Compatibility and requirements

Our integration is compatible with Kafka versions 0.8 or higher.

Before installing the integration, make sure that you meet the following requirements:

  • If Kafka is not running on Kubernetes or Amazon ECS, you must install the infrastructure agent on a host that's running Kafka. Otherwise:
  • Java 8 or higher
  • JMX enabled on all brokers
  • Java-based consumers and producers only, and with JMX enabled
  • Total number of monitored topics must be fewer than 300

For Kafka running on Kubernetes, see the Kubernetes requirements.

Prepare for the installation

Kafka is a complex piece of software that is built as a distributed system. For this reason, you’ll need to ensure that the integration can contact all the required hosts and services so the data is collected correctly.

Autodiscovery

Given the distributed nature of Kafka, the actual number and list of brokers is usually not fixed by the configuration, and it is instead quite dynamic. For this reason, the Kafka integration offers two mechanisms to perform automatic discovery of the list of brokers in the cluster: Bootstrap and Zookeeper. The mechanism you use depends on the setup of the Kafka cluster being monitored.

Bootstrap

With the bootstrap mechanism, the integration uses a bootstrap broker to perform the autodiscovery. This is a broker whose address is well known and that will be asked for any other brokers it is aware of. The integration needs to be able to contact this broker in the address provided in the bootstrap_broker_host parameter for bootstrap discovery to work.

Zookeeper

Alternatively, the Kafta integration can also talk to a Zookeeper server in order to obtain the list of brokers. To do this, the integration needs to be provided with the following:

  • The list of Zookeeper hosts to contact (zookeeper_hosts).
  • The proper authentication secrets to connect with the hosts.

Together with the list of brokers it knows about, Zookeeper will also advertise which connection mechanisms are supported by each broker.

You can configure the Kafka integration to try directly with one of these mechanisms with the preferred_listener parameter. If this parameter is not provided, the integration will try to contact the brokers with all the advertised configurations until one of them succeeds.

ヒント

The integration will use Zookeeper only for discovering brokers and will not retrieve metrics from it.

Topic listing

To correctly list the topics processed by the brokers, the integration needs to to contact brokers over the Kafka protocol. Depending on how the brokers are configured, this might require setting up SSL and/or SASL to match the broker configuration.

Broker monitoring (JMX)

The Kafka integration queries JMX, a standard Java extension for exchanging metrics in Java applications. JMX is not enabled by default in Kafka brokers, and you need to enable it for metrics collection to work properly. JMX requires RMI to be enabled, and the RMI port needs to be set to the same port as JMX.

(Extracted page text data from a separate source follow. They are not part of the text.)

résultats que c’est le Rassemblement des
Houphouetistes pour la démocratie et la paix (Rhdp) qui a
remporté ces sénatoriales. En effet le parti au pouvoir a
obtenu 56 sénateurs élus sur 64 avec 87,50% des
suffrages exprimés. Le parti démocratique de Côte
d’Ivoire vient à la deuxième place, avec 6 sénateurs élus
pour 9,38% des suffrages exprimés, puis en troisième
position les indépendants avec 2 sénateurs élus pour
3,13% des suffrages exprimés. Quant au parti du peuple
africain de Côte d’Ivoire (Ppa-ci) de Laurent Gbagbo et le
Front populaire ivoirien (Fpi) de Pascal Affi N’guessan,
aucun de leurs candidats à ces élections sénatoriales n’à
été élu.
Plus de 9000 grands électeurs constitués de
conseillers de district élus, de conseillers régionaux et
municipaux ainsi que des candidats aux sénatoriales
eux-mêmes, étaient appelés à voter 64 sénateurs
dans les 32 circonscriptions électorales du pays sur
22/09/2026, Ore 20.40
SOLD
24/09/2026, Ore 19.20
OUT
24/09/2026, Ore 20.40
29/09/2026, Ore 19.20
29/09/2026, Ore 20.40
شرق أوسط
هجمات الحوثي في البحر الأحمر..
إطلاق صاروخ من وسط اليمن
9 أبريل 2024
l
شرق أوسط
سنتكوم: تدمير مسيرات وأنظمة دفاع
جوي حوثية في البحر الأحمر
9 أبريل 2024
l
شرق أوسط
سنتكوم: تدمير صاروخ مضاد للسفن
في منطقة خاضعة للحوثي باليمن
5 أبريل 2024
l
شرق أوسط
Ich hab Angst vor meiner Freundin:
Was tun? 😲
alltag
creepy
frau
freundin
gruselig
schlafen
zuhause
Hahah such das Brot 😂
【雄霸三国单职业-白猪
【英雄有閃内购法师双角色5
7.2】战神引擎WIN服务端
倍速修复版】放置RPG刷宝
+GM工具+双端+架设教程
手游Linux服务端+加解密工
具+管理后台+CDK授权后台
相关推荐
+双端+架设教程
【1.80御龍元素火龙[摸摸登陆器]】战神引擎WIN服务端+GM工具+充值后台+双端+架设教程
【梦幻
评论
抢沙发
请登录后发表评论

You can configure JMX to use username/password authentication, as well as SSL. If such features have been enabled in the broker's JMX settings, you need to configure the integration accordingly.

重要

We do not recommend enabling anonymous and/or unencrypted JMX/RMI access on public or untrusted network segments because this poses a big security risk.

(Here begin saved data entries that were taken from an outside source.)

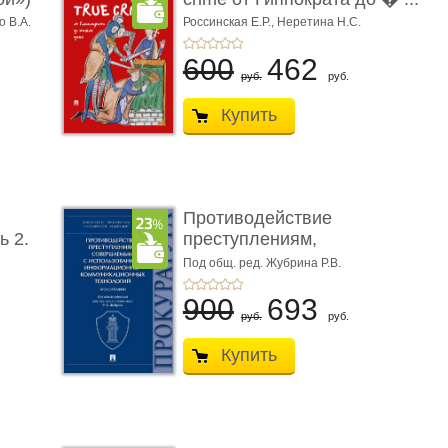
о В.А.
Россинская Е.Р.,
Неретина Н.С.
600
462
руб.
руб.
Купить
Противодействие
ь 2.
преступлениям,
совершаемым с ...
Под общ. ред. Жубрина Р.В.
900
693
руб.
руб.
Купить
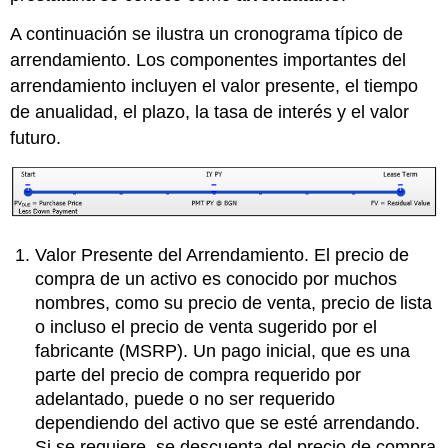
A continuación se ilustra un cronograma típico de
arrendamiento. Los componentes importantes del
arrendamiento incluyen el valor presente, el tiempo
de anualidad, el plazo, la tasa de interés y el valor
futuro.
Valor Presente del Arrendamiento. El precio de
compra de un activo es conocido por muchos
nombres, como su precio de venta, precio de lista
o incluso el precio de venta sugerido por el
fabricante (MSRP). Un pago inicial, que es una
parte del precio de compra requerido por
adelantado, puede o no ser requerido
dependiendo del activo que se esté arrendando.
Si se requiere, se descuenta del precio de compra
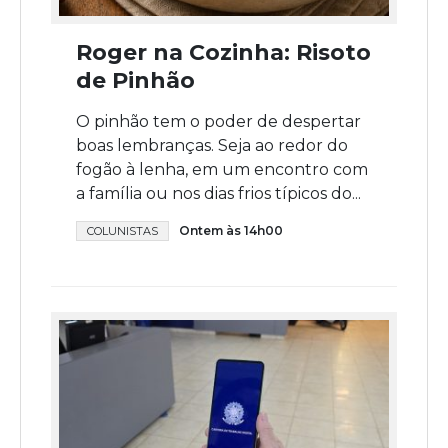
Roger na Cozinha: Risoto
de Pinhão
O pinhão tem o poder de despertar
boas lembranças. Seja ao redor do
fogão à lenha, em um encontro com
a família ou nos dias frios típicos do...
Ontem às 14h00
COLUNISTAS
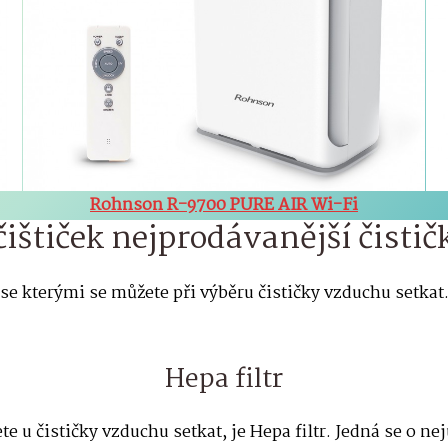
Rohnson R-9700 PURE AIR Wi-Fi
 čištiček nejprodávanější čisti
 se kterými se můžete při výběru čističky vzduchu setkat.
Hepa filtr
te u čističky vzduchu setkat, je Hepa filtr. Jedná se o ne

Producer/consumer monitoring (JMX)

Producers and consumers written in Java can also be monitored through the same mechanism (JMX). JMX needs to be enabled and configured on those applications where it is not enabled by default.

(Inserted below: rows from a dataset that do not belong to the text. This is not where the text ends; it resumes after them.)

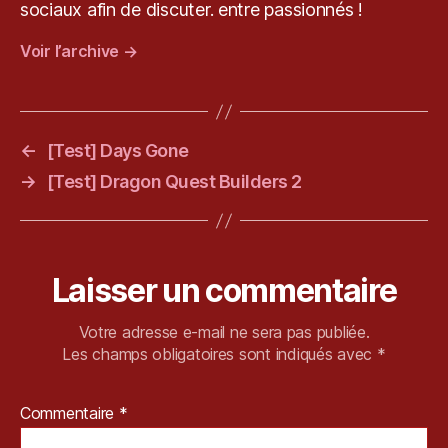
t
sociaux afin de discuter. entre passionnés !
o
Voir l’archive
→
p
a
t
h
T
←
[Test] Days Gone
r
→
[Test] Dragon Quest Builders 2
a
v
el
er
,
Laisser un commentaire
P
C
Votre adresse e-mail ne sera pas publiée.
,
Les champs obligatoires sont indiqués avec
*
R
P
G
Commentaire
*
,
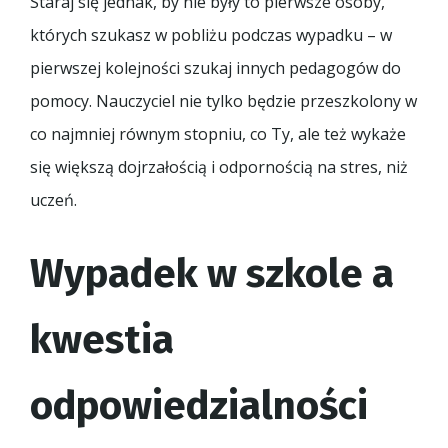
Staraj się jednak, by nie były to pierwsze osoby,
których szukasz w pobliżu podczas wypadku – w
pierwszej kolejności szukaj innych pedagogów do
pomocy. Nauczyciel nie tylko będzie przeszkolony w
co najmniej równym stopniu, co Ty, ale też wykaże
się większą dojrzałością i odpornością na stres, niż
uczeń.
Wypadek w szkole a
kwestia
odpowiedzialności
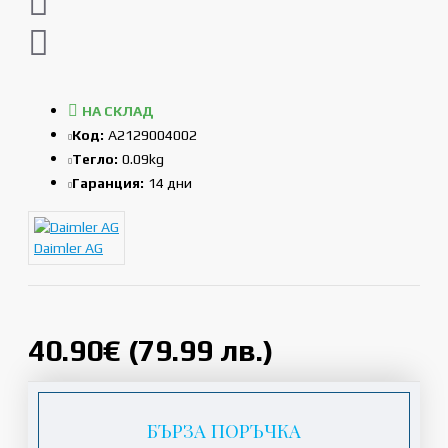
НА СКЛАД
Код:
A2129004002
Тегло:
0.09kg
Гаранция:
14 дни
Daimler AG
40.90€ (79.99 лв.)
БЪРЗА ПОРЪЧКА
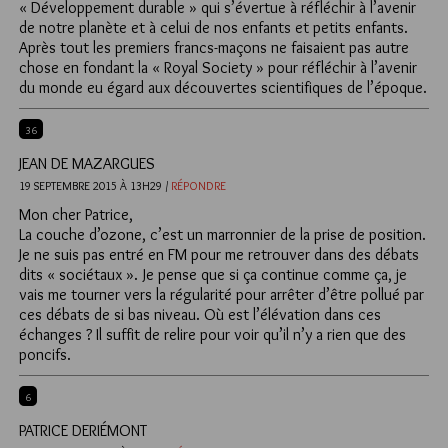
« Développement durable » qui s’évertue à réfléchir à l’avenir
de notre planète et à celui de nos enfants et petits enfants.
Après tout les premiers francs-maçons ne faisaient pas autre
chose en fondant la « Royal Society » pour réfléchir à l’avenir
du monde eu égard aux découvertes scientifiques de l’époque.
36
JEAN DE MAZARGUES
19 SEPTEMBRE 2015 À 13H29 /
RÉPONDRE
Mon cher Patrice,
La couche d’ozone, c’est un marronnier de la prise de position.
Je ne suis pas entré en FM pour me retrouver dans des débats
dits « sociétaux ». Je pense que si ça continue comme ça, je
vais me tourner vers la régularité pour arrêter d’être pollué par
ces débats de si bas niveau. Où est l’élévation dans ces
échanges ? Il suffit de relire pour voir qu’il n’y a rien que des
poncifs.
6
PATRICE DERIÉMONT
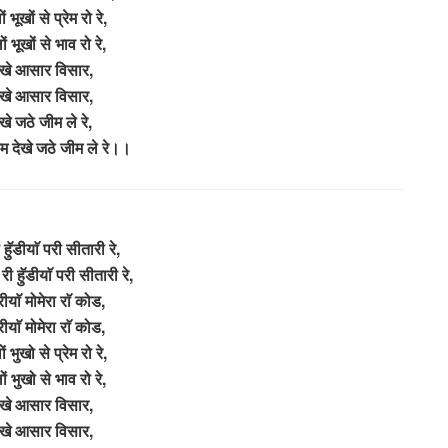
 भूखों से प्रेम रो रे,
ं भूखों से भाव रो रे,
देखे आसार विसार,
देखे आसार विसार,
खे जठे जीम ले रे,
रेम देखे जठे जीम ले रे।।
ुॅडीयाॅ परी सीतारी रे,
ी हुॅडीयाॅ परी सीतारी रे,
ुरीयाॅ मोमेरा राॅ कोड,
ुरीयाॅ मोमेरा राॅ कोड,
ं भुखो से प्रेम रो रे,
ं भुखो से भाव रो रे,
देखे आसार विसार,
देखे आसार विसार,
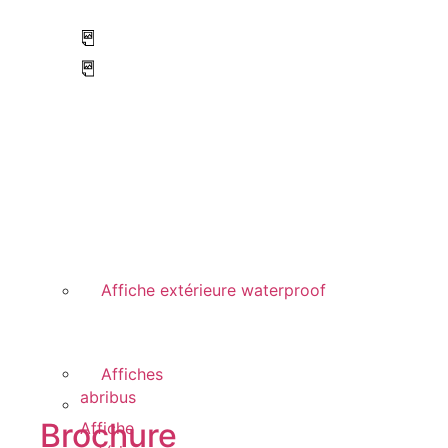
Affiche extérieure waterproof
Affiches
abribus
Brochure
Affiche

Non-Java producers and consumers do not support JMX and are therefore not supported by the Kafka integration.

Connectivity requirements

As a summary, the integration needs to be configured and allowed to connect to:

  • Hosts listed in zookeeper_hosts over the Zookeeper protocol, using the Zookeeper authentication mechanism (if autodiscover_strategy is set to zookeeper).
  • Hosts defined in bootstrap_broker_host over the Kafka protocol, using the Kafka broker’s authentication/transport mechanisms (if autodiscover_strategy is set to bootstrap).
  • All brokers in the cluster over the Kafka protocol and port, using the Kafka brokers' authentication/transport mechanisms.
  • All brokers in the cluster over the JMX protocol and port, using the authentication/transport mechanisms specified in the JMX configuration of the brokers.
  • All producers/consumers specified in producers and consumers over the JMX protocol and port, if you want producer/consumer monitoring. JMX settings for the consumer must be the same as for the brokers.

重要

For the cloud: By default, Security Groups (and their equivalents in other cloud providers) in AWS do not have the required ports open by default. JMX requires two ports in order to work: the JMX port and the RMI port. These can be set to the same value when configuring the JVM to enable JMX and must be open for the integration to be able to connect to and collect metrics from brokers.

Install and activate

To install the Kafka integration, choose your setup:

Additional notes:

Configure the integration

An integration's YAML-format configuration is where you can place required login credentials and configure how data is collected. Which options you change depend on your setup and preference. The entire environment can be monitored remotely or on any node in that environment.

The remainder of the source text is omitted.